By: Raigan Mayo
This recipe was inspired by a recipe I received from one of those meal delivery kits. I wasn’t impressed with most recipes that I received due to the lack of flavor. I felt like I could improve upon them and this is my first shot at this one. It originally had some beef with risotto and corn.
This recipe is straight comfort. I don’t know about ya’ll but I need comfort right now given the state our country and the world. Also, I work so much right now that when I do cook I want some thing super yummy that makes me give out an audible “ooohh, yummmm.”
It will make 3 to 4 servings. I like to use the Red Argentine shrimp because they are large shrimp with great flavor. Also, I buy the HEB Caulibits that is pre-chopped. I like to use it for recipes like this because its much drier than fresh cauliflower therefore you don’t get a lot of water released when cooking.
1 LB Shrimp peeled and deveined
1/4 Diced Onion
1/2 Cup Grated Parmesan
3/4 Cup Heavy Cream
4 OZ of Cream Cheese
2 TBL White Wine
14 oz Cauliflower chopped or rice
1 Cup Corn*
1 TBL Avocado oil
2 cloves of garlic minced
1 TBL of Adams Reserve White Wine and Garlic Butter
Seasonings or McCormick’s Shrimp Scampi
2 TBL Butter
Squeeze of Half a large lemon
Salt and Pepper to taste
Corn and Cauliflower Preparation:
1. Sweat onions and garlic in avocado oil until onion
2. Add White wine.
3.Add Cauliflower until tender
4. Add corn, cream, and cream cheese.
5. Stir in Parmesan.

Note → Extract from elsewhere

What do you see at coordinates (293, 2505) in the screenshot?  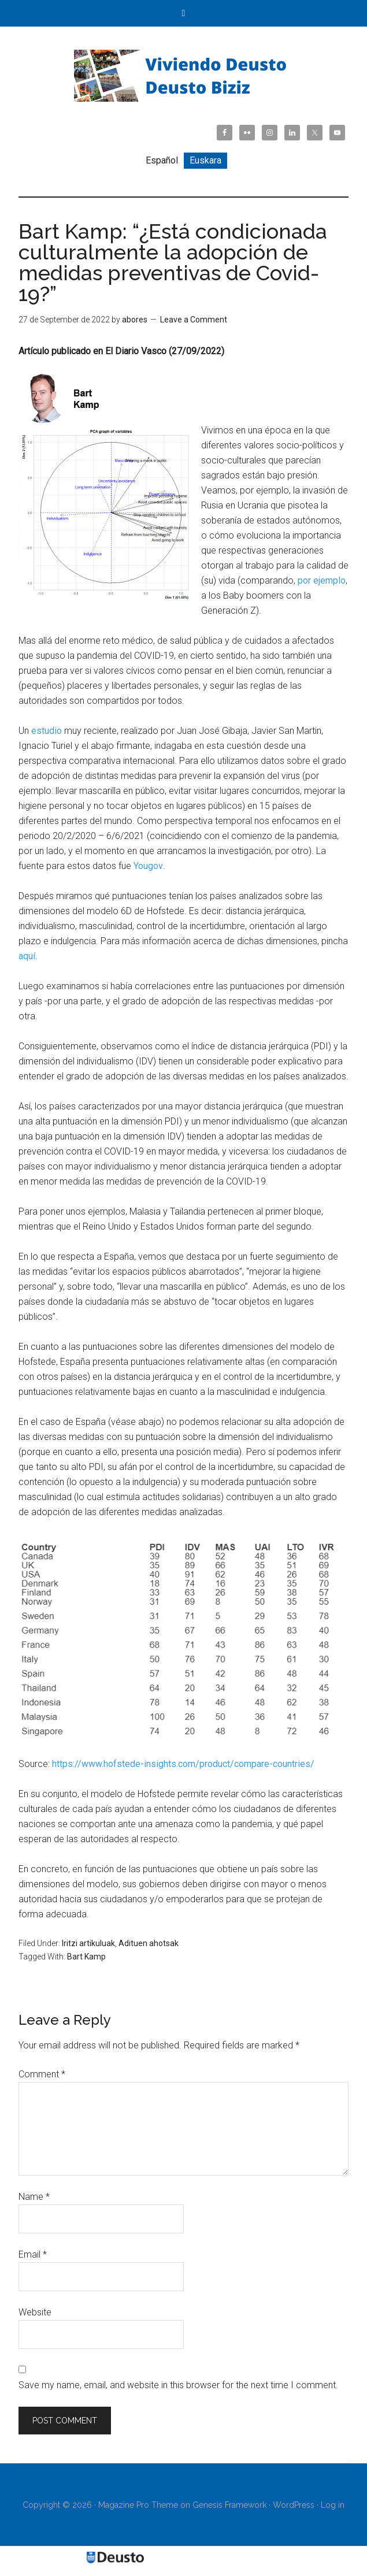 I see `WordPress` at bounding box center [293, 2505].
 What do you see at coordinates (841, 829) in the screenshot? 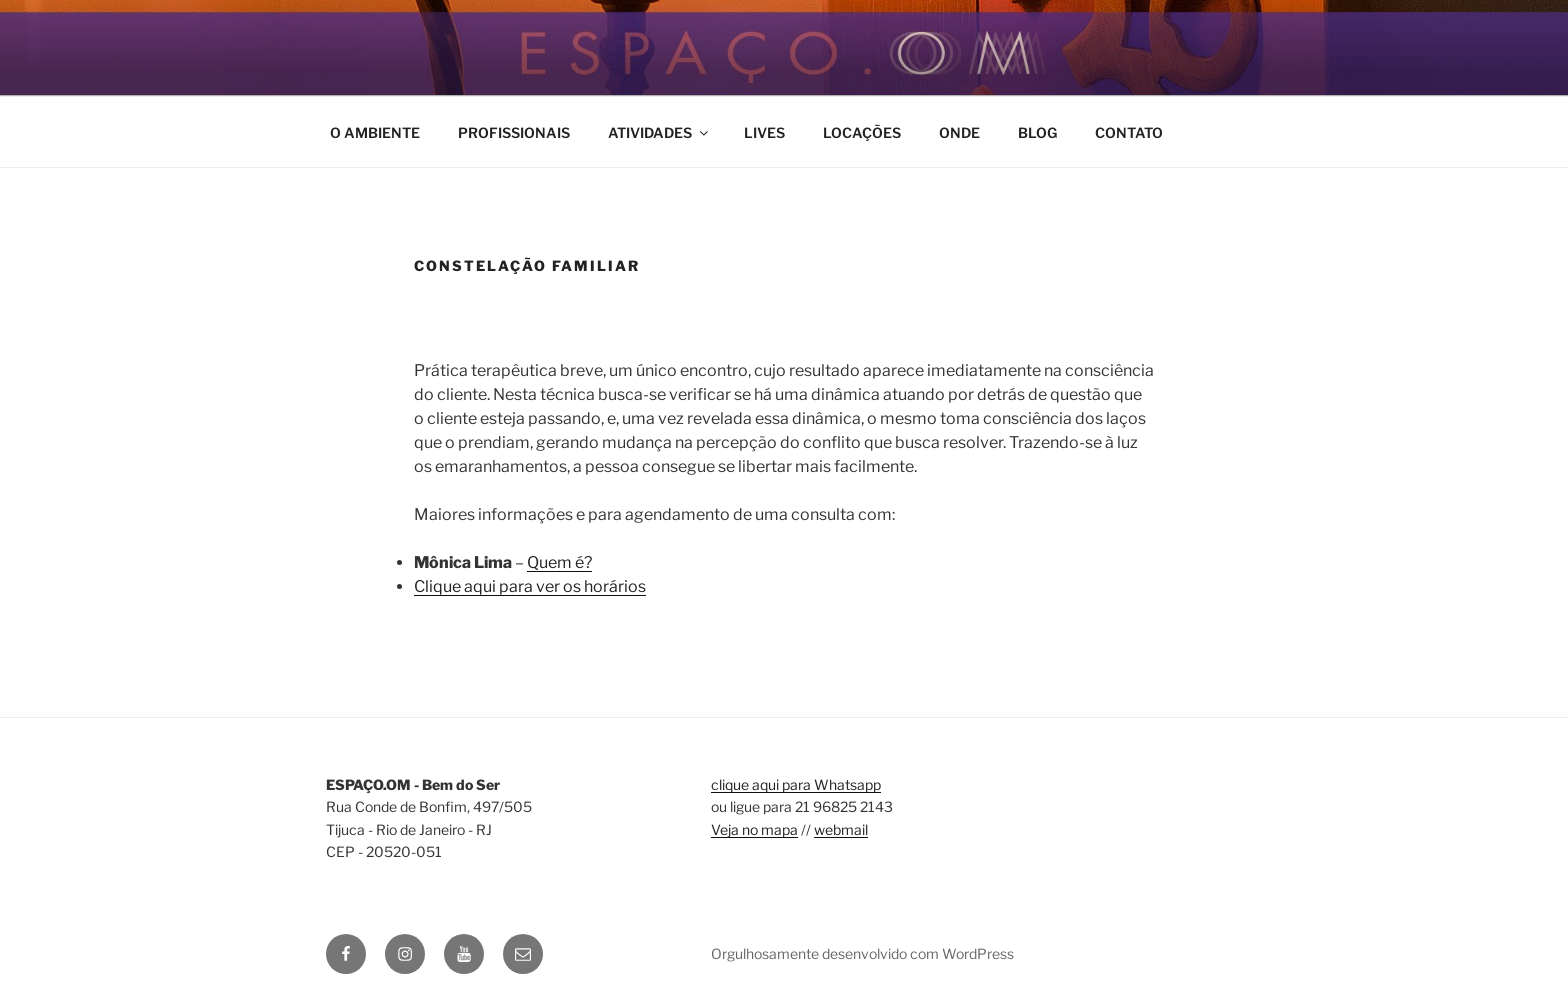 I see `webmail` at bounding box center [841, 829].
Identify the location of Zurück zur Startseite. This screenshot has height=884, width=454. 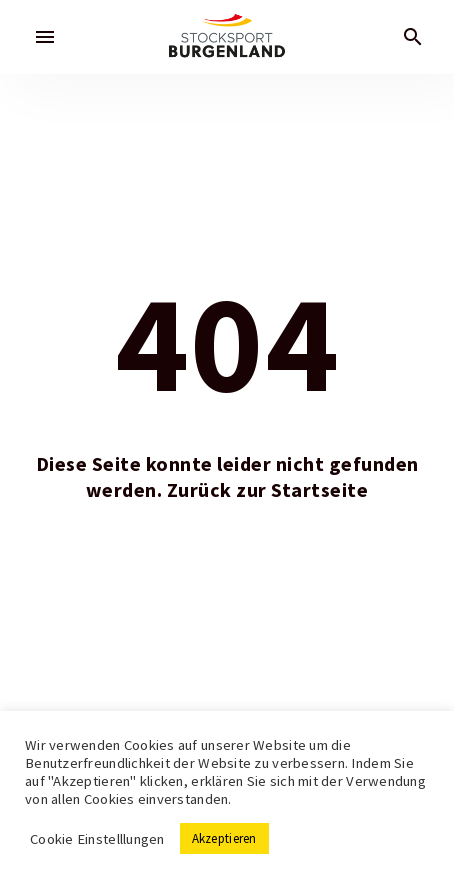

Stir until fully incorporated.
6. Remove from heat and stir in the butter.
1.Mix White Wine Garlic Butter Seasonings with the
Shrimp and set aside.
2.Heat avocado oil in separate pan, Pan must be hot
to get a good sear.
3. Add shrimp.
4. Once the shrimp turns white flip to the other side
and add the lemon juice.
* This should only take about 1 to 2 minutes per side. Any longer and you will have overcooked rubbery shrimp.
*You can sub another vegetable for the corn such as broccoli or mushrooms but be forewarned it really changes the taste and flavor of this dish.